Sarah Hannafin, senior policy advisor for school leaders’ union NAHT, said:

“We welcome publication of the advance information on the content of most GCSE, AS and A-Level exams this year, which should now provide teachers and students some help on where to focus their teaching, revision and exam preparations.

“Advance information is not a simple list of what is assessed in the exam; the information is more complex, covers only high tariff questions and might relate to only a particular exam paper or section of it, with different approaches between specifications and subjects. We need to remember this is new to teachers so it will only be over the coming days that we learn whether they believe it will be sufficient to counter the levels of disruption which students have faced due to Covid. 

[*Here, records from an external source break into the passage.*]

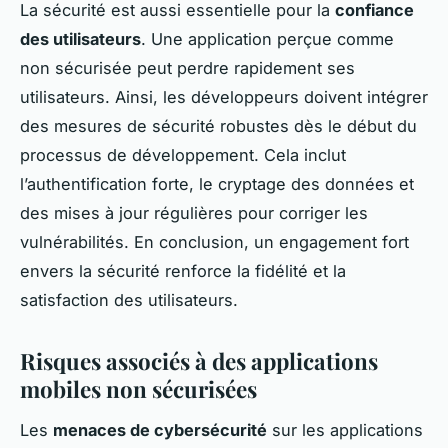
La sécurité est aussi essentielle pour la
confiance
des utilisateurs
. Une application perçue comme
non sécurisée peut perdre rapidement ses
utilisateurs. Ainsi, les développeurs doivent intégrer
des mesures de sécurité robustes dès le début du
processus de développement. Cela inclut
l’authentification forte, le cryptage des données et
des mises à jour régulières pour corriger les
vulnérabilités. En conclusion, un engagement fort
envers la sécurité renforce la fidélité et la
satisfaction des utilisateurs.
Risques associés à des applications
mobiles non sécurisées
Les
menaces de cybersécurité
sur les applications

“We would urge everyone to recognise that students have endured during one of the most pivotal period of their lives which can be pressurised even in ‘normal’ years.  They simply want a fair shot at success in their exams this summer.”

Simon Carter, Director at RM, explains how digital technology can play an important role in assessment:

“It is clear that today’s students need every advantage they can get. After almost two years of disruption to learning and exams, and many conversations sparked about grading for A-Levels and GCSEs, Ofqual’s decision to lower grade boundaries comes as no surprise. While there were elements of grade inflation last year – especially at A Level – that should not deter schools and teachers from supporting students in every way possible.  At RM we are delighted by the plans to proceed with exams this summer, and are encouraged by the conversations that we are hearing about using the last two years of cancelled exams as a reason to revisit the way that future exams are undertaken in this country. This is because we believe that the best assessment is authentic assessment – which is where we feel digital technology can play an important role.

“Businesses, government and educational institutions need to come together to implement a long-term plan that will help eliminate any accusations of unfair grading, as well as prepare the next generation of workers. This is particularly vital against the backdrop of a digital skills shortage disaster.  By adopting a greater use of technology, digital assessment and invigilation that uses assistive technologies not only improves inclusivity and reduces bias, but ensures the system equips students with the digital skills to succeed in the future.

“Another benefit is the increase in the number of digital tools being utilised to provide ‘checkpoint’ assessments.  This method helps to notify a student when they are ready for their final assessment, which provides both students and teachers valuable insight; and allows students to better understand their level of knowledge so they can build the confidence they need before an important exam to secure the best grade possible.”